NEWSWIRE - March 23, 2001
Topics: Divestitures, Stock Repurchases, and Stockholder-Manager Conflict
Source: "Buyback Plan On Staples.com Creates Buzz," by Laura Johannes and John Hechinger, Wall Street Journal, Friday, March 23, 2001, page A3.
Synopsis of Article: Staples, the office supply store chain, began the process to spin off its Internet unit, Staples.com in November 1999. However, by February 2000, it was apparent that it would be difficult to conduct a successful IPO. Since that time, Staples.com has continued to function under separate management. Now the parent firm has decided to bring the Internet unit back into the fold. It proposes to do this by repurchasing shares issued to Staples.com management at $7 per share.
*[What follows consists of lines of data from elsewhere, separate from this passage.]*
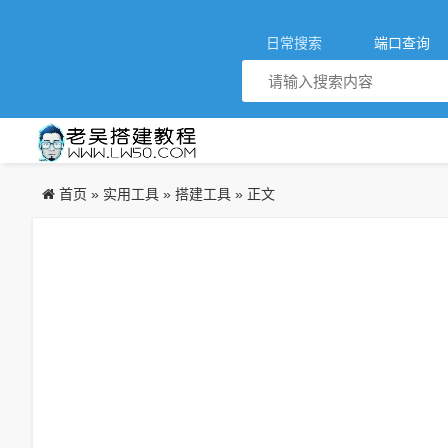
日常搜索
端口查询
首页
实用工具
搭建工具
»
»
» 正文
However, this is more than twice the unit's peak valuation of $3.25 per share. Some Staples (the parent) shareholders are angry about this buyback since their shares have experienced significant declines in value during this period.
Questions:
- What is a spin off? Why would Staples, Inc. choose to
divest a unit with considerable growth potential?
- Explain the mechanics of a share repurchase? Why are investors
concerned with the repurchase of shares from Staples.com?
- The article provides no direct justification for repurchasing
managers' shares for $7. How would you defend this action?